# [Exercise prompt]
Without any pictures, output the records exactly as they are.

(Stored entries)
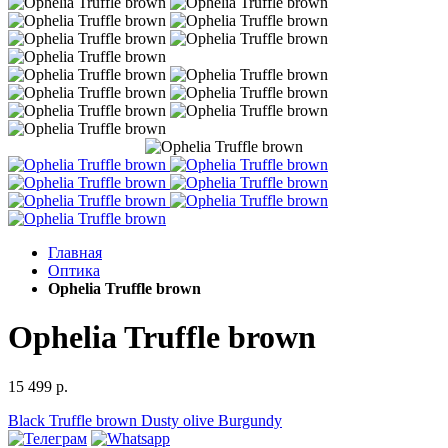
Главная
Оптика
Ophelia Truffle brown
Ophelia Truffle brown
15 499 р.
Black
Truffle brown
Dusty olive
Burgundy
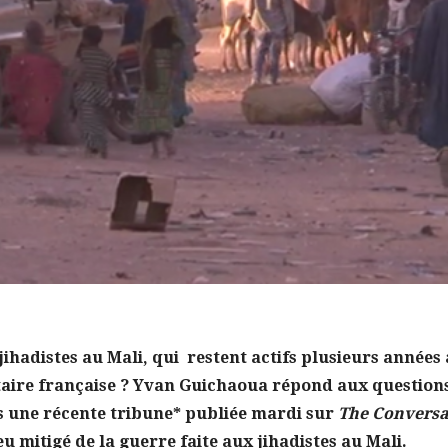
jihadistes au Mali, qui restent actifs plusieurs années
itaire française ? Yvan Guichaoua répond aux question
s une récente tribune* publiée mardi sur
The Conversa
 mitigé de la guerre faite aux jihadistes au Mali.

# [Output for this task]
Главная
Оптика
Ophelia Truffle brown
Ophelia Truffle brown
15 499 р.
Black
Truffle brown
Dusty olive
Burgundy
jihadistes au Mali, qui restent actifs plusieurs années
itaire française ? Yvan Guichaoua répond aux question
s une récente tribune* publiée mardi sur
The Conversa
 mitigé de la guerre faite aux jihadistes au Mali.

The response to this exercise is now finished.